*Exercise objective*: Repeat exactly the lines of the records below, starting at the line containing "В 1 триместре беременности." and ending at the line containing "Vous savez que". Leave the pictures out.

*Data entries*:
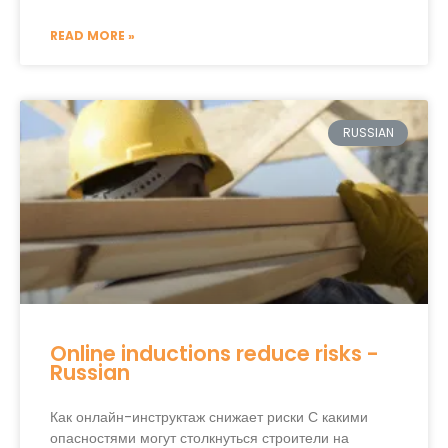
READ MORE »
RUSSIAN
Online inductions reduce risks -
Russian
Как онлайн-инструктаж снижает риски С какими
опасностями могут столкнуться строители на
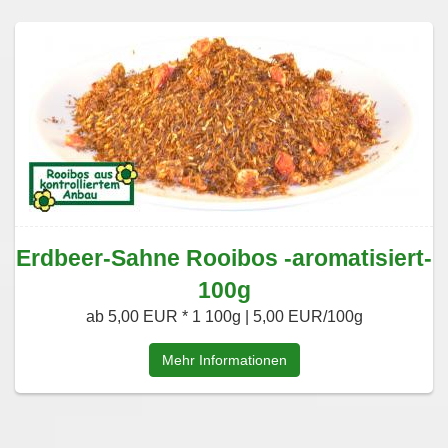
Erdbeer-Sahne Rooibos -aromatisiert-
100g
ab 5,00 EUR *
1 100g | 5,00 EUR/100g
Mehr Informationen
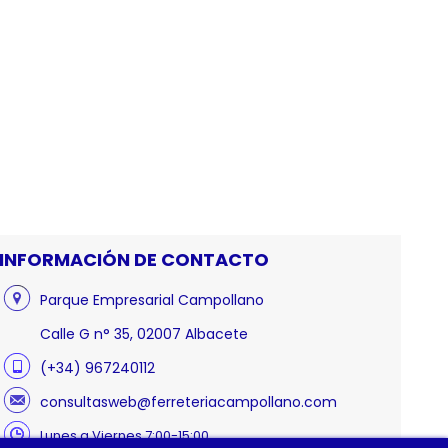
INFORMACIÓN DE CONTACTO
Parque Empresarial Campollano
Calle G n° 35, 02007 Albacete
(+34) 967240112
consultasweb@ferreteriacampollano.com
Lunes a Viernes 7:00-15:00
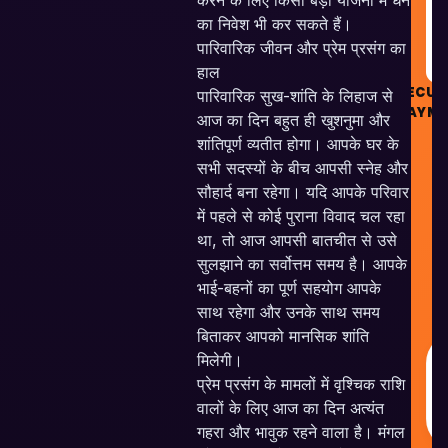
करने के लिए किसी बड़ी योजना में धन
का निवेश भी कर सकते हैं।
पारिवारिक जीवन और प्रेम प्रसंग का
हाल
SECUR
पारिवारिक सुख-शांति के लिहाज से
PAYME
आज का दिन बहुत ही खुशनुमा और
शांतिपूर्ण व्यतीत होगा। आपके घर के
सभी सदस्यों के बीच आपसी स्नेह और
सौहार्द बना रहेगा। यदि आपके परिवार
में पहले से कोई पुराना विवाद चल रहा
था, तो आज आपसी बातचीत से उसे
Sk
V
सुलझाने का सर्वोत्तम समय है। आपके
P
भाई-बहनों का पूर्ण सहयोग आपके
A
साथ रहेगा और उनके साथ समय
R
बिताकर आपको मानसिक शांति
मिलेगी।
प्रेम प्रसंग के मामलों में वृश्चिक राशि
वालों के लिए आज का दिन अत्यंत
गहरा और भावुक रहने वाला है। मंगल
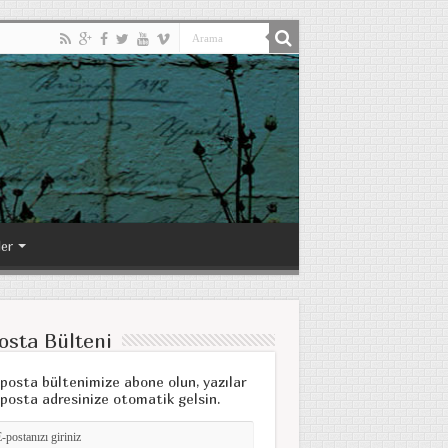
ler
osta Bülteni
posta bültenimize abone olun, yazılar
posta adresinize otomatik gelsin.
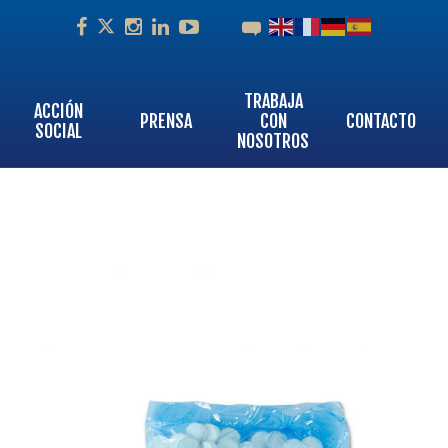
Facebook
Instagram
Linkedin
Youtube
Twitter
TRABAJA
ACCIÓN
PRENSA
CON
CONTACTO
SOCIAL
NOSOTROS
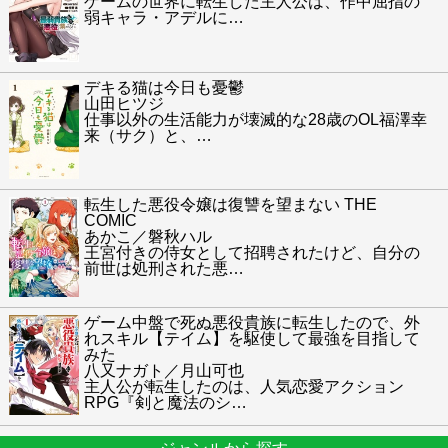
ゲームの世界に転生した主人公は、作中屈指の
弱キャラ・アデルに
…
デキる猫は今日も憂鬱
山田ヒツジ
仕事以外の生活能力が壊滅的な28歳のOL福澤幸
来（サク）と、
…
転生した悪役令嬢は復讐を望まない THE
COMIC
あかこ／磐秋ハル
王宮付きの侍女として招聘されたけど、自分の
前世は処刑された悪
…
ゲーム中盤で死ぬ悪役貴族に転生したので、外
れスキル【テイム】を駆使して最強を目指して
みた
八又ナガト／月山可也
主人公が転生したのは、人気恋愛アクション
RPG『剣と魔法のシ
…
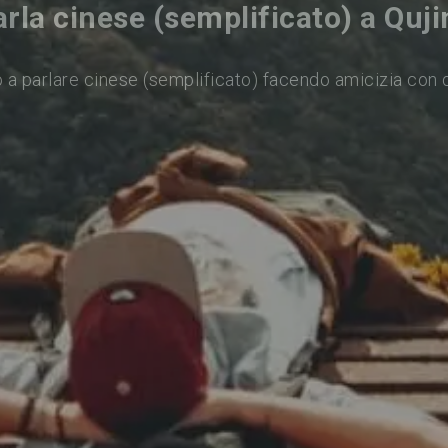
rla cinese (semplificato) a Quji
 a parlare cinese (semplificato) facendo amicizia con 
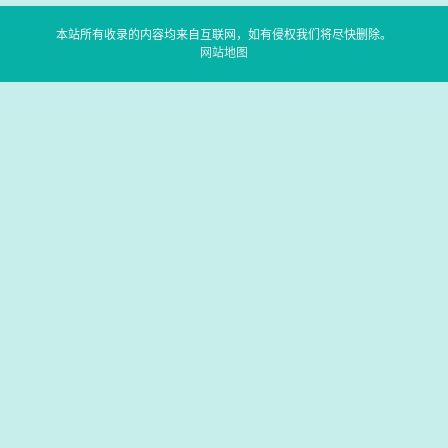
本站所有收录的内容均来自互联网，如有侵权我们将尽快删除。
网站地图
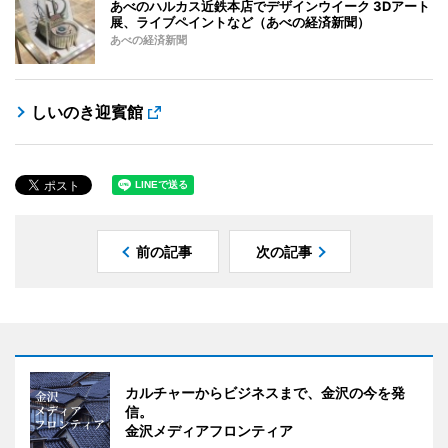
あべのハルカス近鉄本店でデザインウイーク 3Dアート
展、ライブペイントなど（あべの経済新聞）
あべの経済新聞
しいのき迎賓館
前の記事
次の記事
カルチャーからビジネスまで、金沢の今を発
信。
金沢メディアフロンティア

* * *

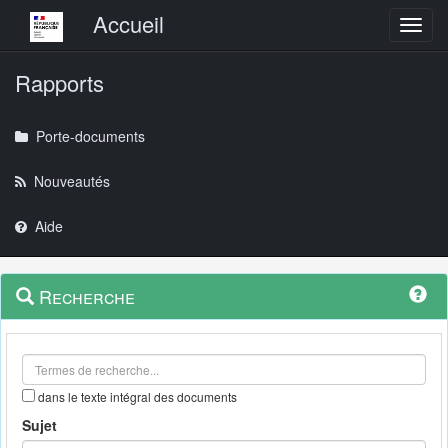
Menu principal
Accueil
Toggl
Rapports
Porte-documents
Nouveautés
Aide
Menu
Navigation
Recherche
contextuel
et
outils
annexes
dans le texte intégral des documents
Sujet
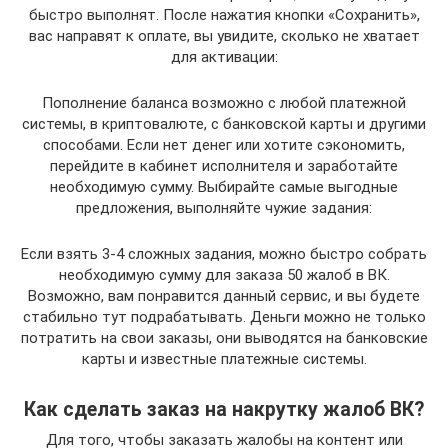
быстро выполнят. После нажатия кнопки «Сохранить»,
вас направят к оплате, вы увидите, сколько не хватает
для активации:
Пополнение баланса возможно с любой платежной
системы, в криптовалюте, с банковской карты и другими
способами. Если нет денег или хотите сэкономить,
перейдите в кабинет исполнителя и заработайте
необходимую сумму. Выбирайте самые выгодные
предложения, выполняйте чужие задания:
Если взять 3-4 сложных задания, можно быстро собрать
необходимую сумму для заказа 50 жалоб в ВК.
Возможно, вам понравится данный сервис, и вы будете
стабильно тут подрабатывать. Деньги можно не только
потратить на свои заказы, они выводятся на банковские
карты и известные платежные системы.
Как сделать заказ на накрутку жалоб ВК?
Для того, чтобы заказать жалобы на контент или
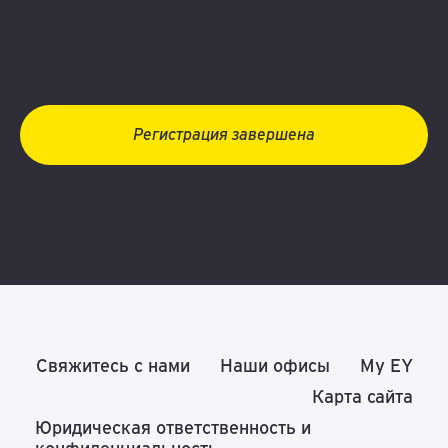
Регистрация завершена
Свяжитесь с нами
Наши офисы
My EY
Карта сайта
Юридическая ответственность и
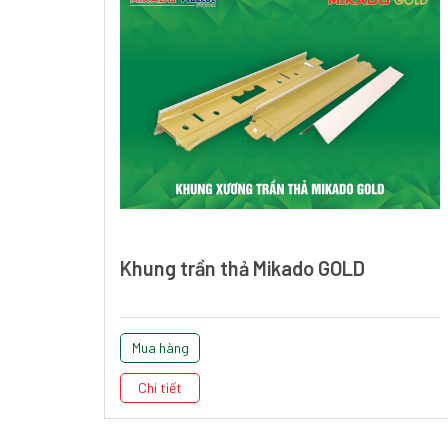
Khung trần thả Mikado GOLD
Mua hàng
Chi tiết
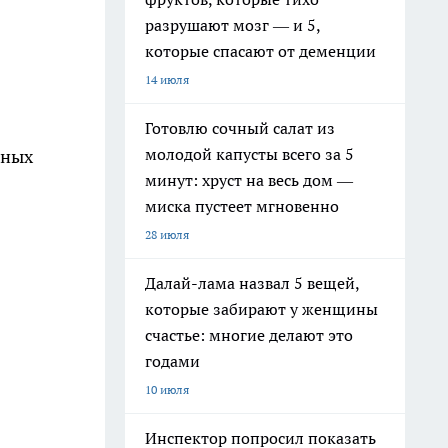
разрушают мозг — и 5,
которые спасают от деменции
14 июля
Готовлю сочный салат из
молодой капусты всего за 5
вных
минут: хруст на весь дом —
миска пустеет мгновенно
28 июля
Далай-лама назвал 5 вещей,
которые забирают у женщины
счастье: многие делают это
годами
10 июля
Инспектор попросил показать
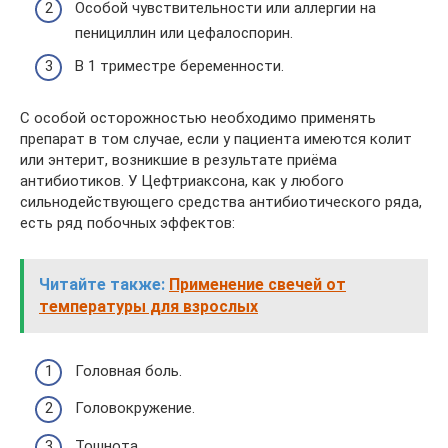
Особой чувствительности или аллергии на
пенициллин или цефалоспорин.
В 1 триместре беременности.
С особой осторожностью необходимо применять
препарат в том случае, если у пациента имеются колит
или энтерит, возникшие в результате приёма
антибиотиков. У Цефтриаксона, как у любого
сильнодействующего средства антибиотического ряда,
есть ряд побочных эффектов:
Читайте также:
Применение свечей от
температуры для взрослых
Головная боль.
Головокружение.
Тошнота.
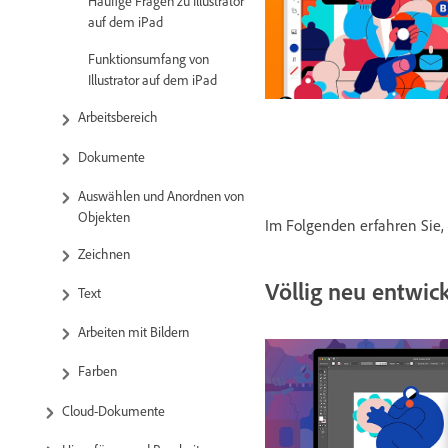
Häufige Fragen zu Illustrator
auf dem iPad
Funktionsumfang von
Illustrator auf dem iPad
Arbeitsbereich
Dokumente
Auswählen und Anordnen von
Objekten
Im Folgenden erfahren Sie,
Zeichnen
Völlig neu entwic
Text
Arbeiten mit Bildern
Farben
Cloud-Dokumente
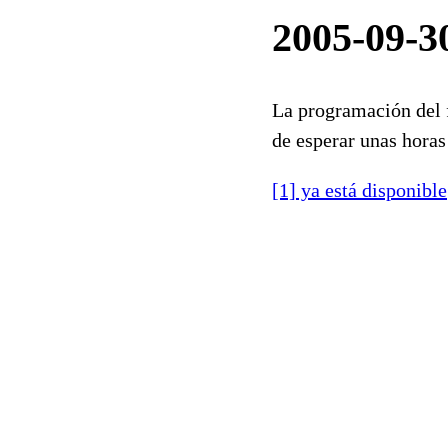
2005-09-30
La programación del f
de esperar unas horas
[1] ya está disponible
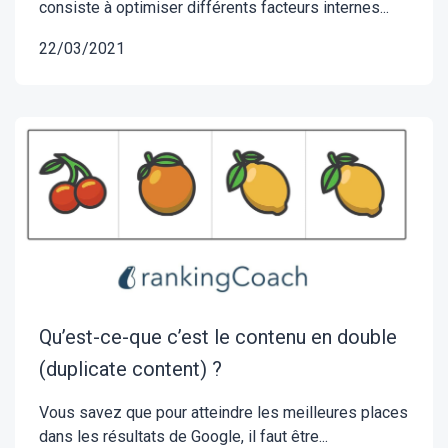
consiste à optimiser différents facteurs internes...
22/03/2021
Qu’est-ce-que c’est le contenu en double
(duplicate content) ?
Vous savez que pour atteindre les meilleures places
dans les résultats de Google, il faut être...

--

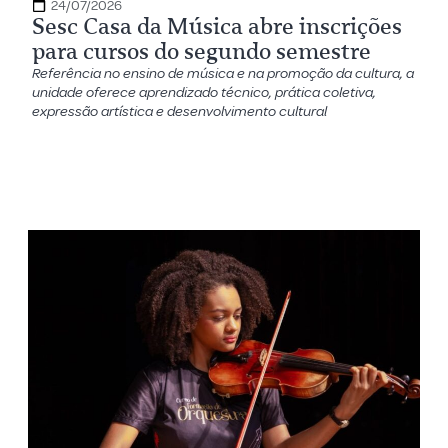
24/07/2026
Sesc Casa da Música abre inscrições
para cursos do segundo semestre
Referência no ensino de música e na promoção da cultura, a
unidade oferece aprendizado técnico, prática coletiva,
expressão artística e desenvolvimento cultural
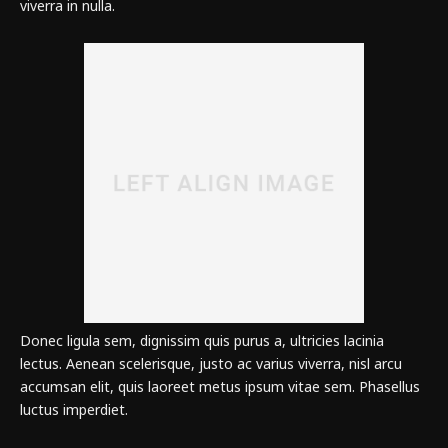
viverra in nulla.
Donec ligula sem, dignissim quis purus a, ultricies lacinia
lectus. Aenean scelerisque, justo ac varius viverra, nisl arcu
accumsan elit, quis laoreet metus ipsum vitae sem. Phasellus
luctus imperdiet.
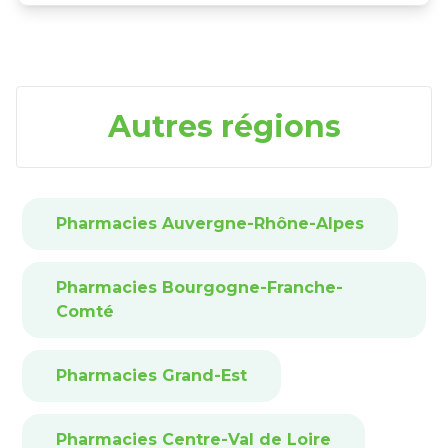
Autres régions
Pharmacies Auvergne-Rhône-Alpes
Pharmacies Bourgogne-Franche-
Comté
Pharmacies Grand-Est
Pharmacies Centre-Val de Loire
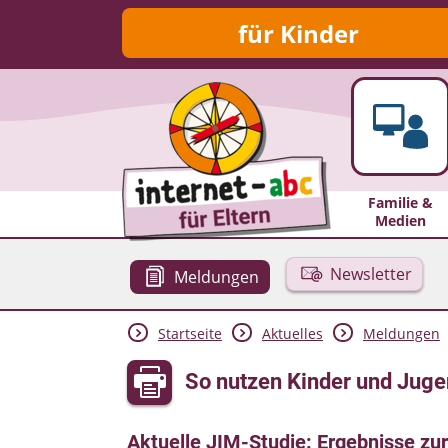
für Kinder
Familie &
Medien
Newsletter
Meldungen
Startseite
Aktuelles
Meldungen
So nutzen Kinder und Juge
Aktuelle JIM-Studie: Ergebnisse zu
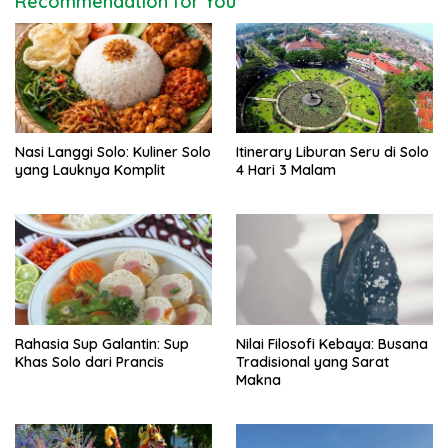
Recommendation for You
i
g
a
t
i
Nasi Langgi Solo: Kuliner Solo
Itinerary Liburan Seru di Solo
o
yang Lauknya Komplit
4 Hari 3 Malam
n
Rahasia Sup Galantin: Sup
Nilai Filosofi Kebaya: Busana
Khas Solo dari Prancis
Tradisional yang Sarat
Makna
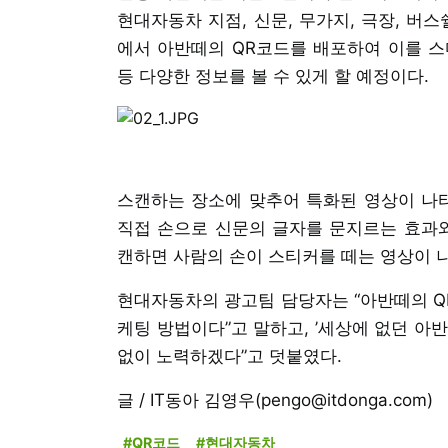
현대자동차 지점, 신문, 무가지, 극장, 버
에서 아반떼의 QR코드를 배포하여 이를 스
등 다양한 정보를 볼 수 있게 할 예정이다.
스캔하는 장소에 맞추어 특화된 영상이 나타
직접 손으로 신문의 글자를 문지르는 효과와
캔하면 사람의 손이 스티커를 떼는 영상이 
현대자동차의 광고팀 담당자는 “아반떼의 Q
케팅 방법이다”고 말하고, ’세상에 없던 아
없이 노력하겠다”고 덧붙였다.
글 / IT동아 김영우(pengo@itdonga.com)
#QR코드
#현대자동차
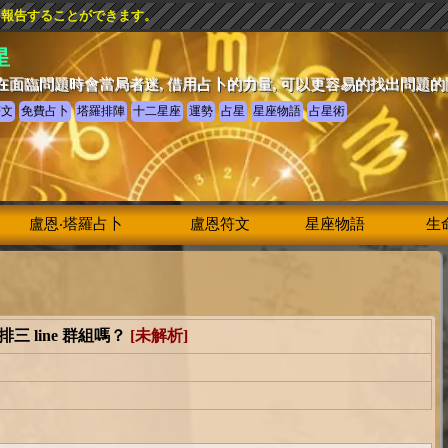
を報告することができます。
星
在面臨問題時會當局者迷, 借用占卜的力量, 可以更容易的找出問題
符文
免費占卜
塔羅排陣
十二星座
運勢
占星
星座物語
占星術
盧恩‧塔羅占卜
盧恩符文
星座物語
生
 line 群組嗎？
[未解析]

*Problem solution*:
В 1 триместре беременности.
С особой осторожностью необходимо применять
препарат в том случае, если у пациента имеются колит
или энтерит, возникшие в результате приёма
антибиотиков. У Цефтриаксона, как у любого
сильнодействующего средства антибиотического ряда,
есть ряд побочных эффектов:
Читайте также:
Применение свечей от
температуры для взрослых
Головная боль.
Головокружение.
Тошнота.
Häufige Fragen zu Illustrator
auf dem iPad
Funktionsumfang von
Illustrator auf dem iPad
Arbeitsbereich
Dokumente
Auswählen und Anordnen von
Objekten
Im Folgenden erfahren Sie,
Zeichnen
Völlig neu entwic
Text
Arbeiten mit Bildern
Farben
Cloud-Dokumente
2005-09-30
La programación del f
de esperar unas horas
[1] ya está disponible
consiste à optimiser différents facteurs internes...
22/03/2021
Qu’est-ce-que c’est le contenu en double
(duplicate content) ?
Vous savez que pour atteindre les meilleures places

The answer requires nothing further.